THE MYTH OF THE BALANCED BUDGET AMENDMENT (and why it's a terrible idea)

      Illustration by Harry Campbell for Time Magazine

              I'm the last guy who should attempt to give financial or economic advice to anyone... a quick glance at my bank accounts over the past few years would make that quite evident.  For the longest time I thought NSF (non sufficient funds) stood for Not So Fun.  It always cost me money I didn't have when the bank had to send me those notices...
              But there's an article in this week's Time Magazine by Rana Foroohar ("Balanced-Budget Blues") worth reading.  I'm including the link to the article, but don't know if non-subscribers can access the page. 
              The gist of Foroohar's article is that the current popularity of the concept of a balanced budget amendment to the Constitution would be disastrous for America, and she explains why in very concise, clear language.
              She argues that comparing the nation's budget process to a family's budget is a false comparison, and here's why:  if a family is spending way more than it is bringing in, it obviously has to cut spending drastically to balance the books.  But if a nation is spending more than it's bringing in, spending cuts only worsen the economic mess that is causing the shortfall.
              Consider this: if everyone decided the best way to get their financial house in order was to spend as little as possible, the American economy would quickly tank.  If no one is spending money at local businesses, jobs are lost, incomes are cut, and businesses soon close.  Currently about  60% of American economic activity comes directly from the process of consumption.  If consumers don't buy, the economy nosedives.
              When the recession hit prior to the beginning of the Obama Administration, the government had a choice to make.  It could either let the free markets weed out the unprofitable businesses, watch as the housing market took down the rest of the financial house of cards, OR jump-start the economic recovery with a massive infusion of government spending.  Most analysts agree that had Obama not pressed forward with the bailouts and stimulus funding our economy would be in much worse shape than it is today.
              But consider what would have happened had we been operating under a Balanced Budget Amendment.  The government would have had to make at least $400 billion in spending cuts.  The Economic Policy Institute estimates that would have resulted in 5 million lost jobs, pushing the unemployment rate to over 10%.  Those unemployed would have begun to draw unemployment benefits instead of paying payroll taxes to the government.  The only other option for balancing the government's budget would have been to drastically raise taxes across the board.  Not a happy picture.
            Foroohar's article concludes that Keynesian Theory has to be employed.  The only way to fix America's economic engine is to spend, not cut spending.  Jobs drive economic recovery, while draconian cuts to government spending always increase unemployment.
            In short, we can't treat the federal government's budget woes the same way we would treat our family's budget shortfalls.  States that have adopted balanced budget legislation are often reaching out to Washington to help make up for their shortfalls in revenue, and if the federal government can't offer anything other than a shrug of the shoulders in response, the economic woes are exacerbated at both the state and national levels.
            Watching as the Congress tosses around ideas such as a Balanced Budget Amendment in response to the current debt ceiling debate is like drilling holes in the hull of an already sinking ship.  We need to remember that an economic engine like the federal government can spur recovery only when it creates jobs, provides incentives for employers, and thusly increases revenues. 
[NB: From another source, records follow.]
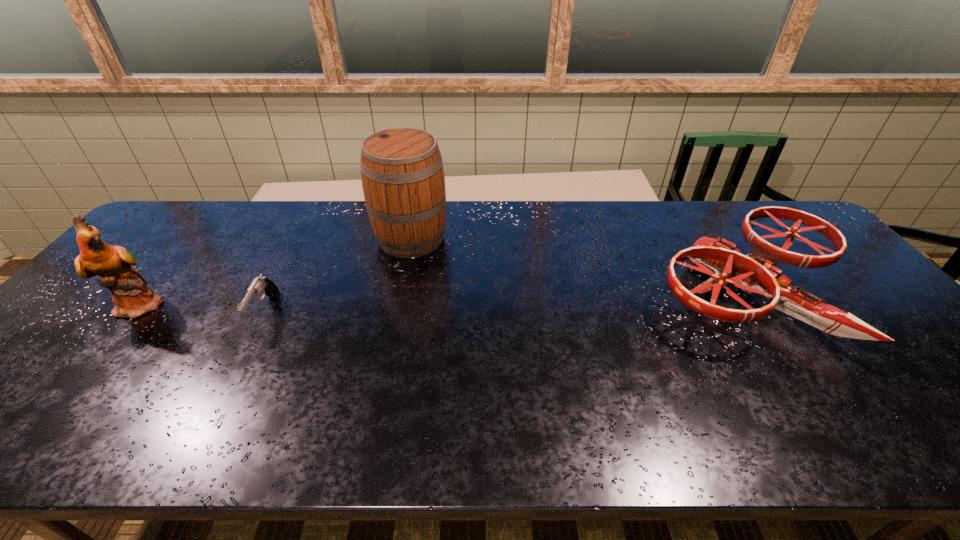 This screenshot has width=960, height=540. I want to click on vacant region between the third object from left to right and the leftmost object, so click(276, 272).

The width and height of the screenshot is (960, 540). I want to click on vacant region between the parrot and the second object from right to left, so tap(276, 272).

At what (x,y) coordinates should I click in order to perform the action: click on free spot between the parrot and the shortest object. Please return your answer as a coordinate pair (x, y). Looking at the image, I should click on (204, 308).

The width and height of the screenshot is (960, 540). I want to click on vacant space that's between the second shortest object and the second object from right to left, so click(578, 266).

You are a GUI agent. You are given a task and a screenshot of the screen. Output one action in this format:
    pyautogui.click(x=<x>, y=<y>)
    Task: Click on the free point between the leftmost object and the second object from left to right
    The width and height of the screenshot is (960, 540).
    Given the screenshot: What is the action you would take?
    pyautogui.click(x=204, y=308)

Where is `free point between the third object from right to left and the drone`? free point between the third object from right to left and the drone is located at coordinates (505, 303).

Image resolution: width=960 pixels, height=540 pixels. I want to click on empty space that is in between the parrot and the gun, so click(x=204, y=308).

I want to click on free space that is in between the drone and the leftmost object, so click(444, 299).

This screenshot has height=540, width=960. I want to click on vacant region between the rightmost object and the third object from right to left, so click(505, 303).

Locate which object is the closest to the parrot. Please provide its 2D coordinates. Your answer should be formatted as a tuple, i.e. [(x, y)], where the tuple contains the x and y coordinates of a point satisfying the conditions above.

[(260, 285)] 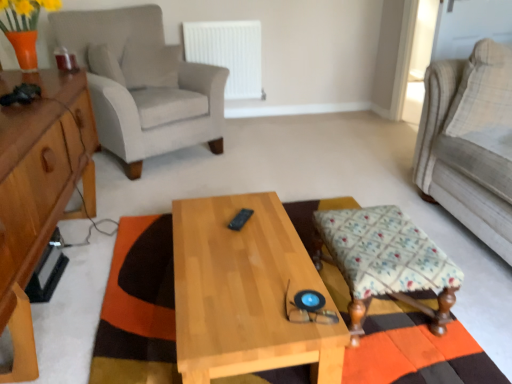 Find the location of a particular element. This screenshot has width=512, height=384. vacant point to the right of floral fabric stool at lower right is located at coordinates (479, 296). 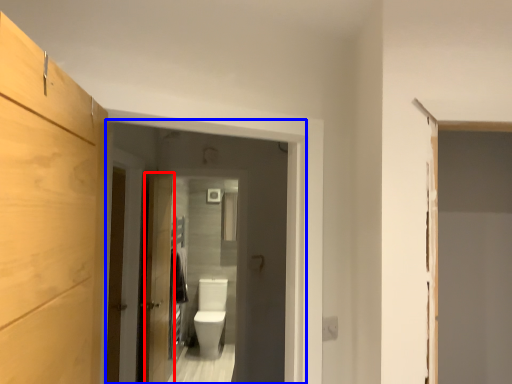 Question: Which object is further to the camera taking this photo, door (highlighted by a red box) or screen door (highlighted by a blue box)?

Choices:
 (A) door
 (B) screen door

Answer: (A) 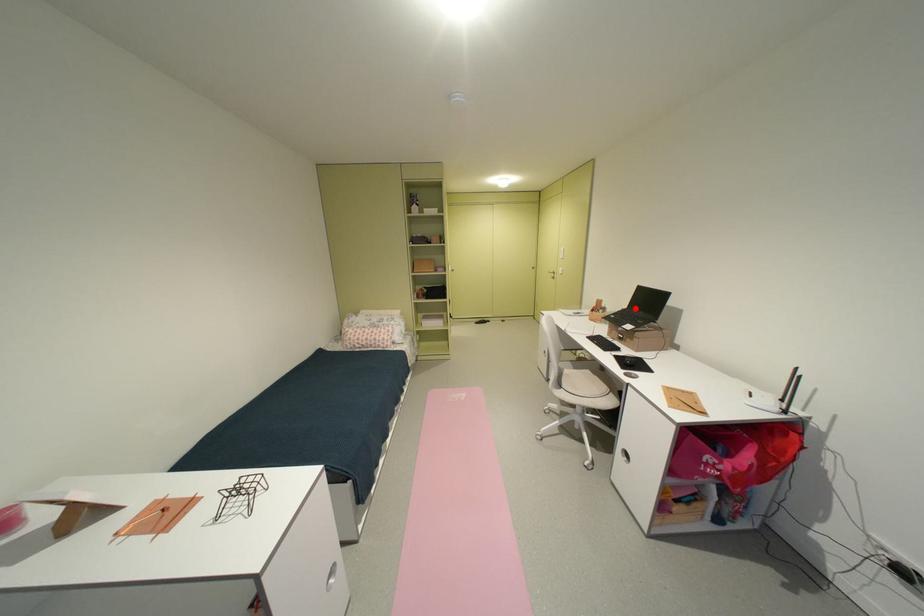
           The guy singing the tight high harmonies for America, Dan Peek, has passed away at age 60 of unknown causes.
           Their music was commercial, pop, and hasn't aged as well as a lot of what we listened to in the day, but there's an acoustic ring to it that I still love.


           My buddy Sherry over at Raindrops Make Things Beautiful 2 has just posted a Squatlo-worthy rant on her site concerning America the Stupid, and it's like a shotgun blast of incriminating evidence in the face of apathetic teabaggers across the country.
           and let her know what you think.

           This is one of the best recaps of the current political constipation I've read in a long time!

SQUATLO BREAKS A VOW AND SHOOTS A WEDDING (in a Babtist Church and everything...)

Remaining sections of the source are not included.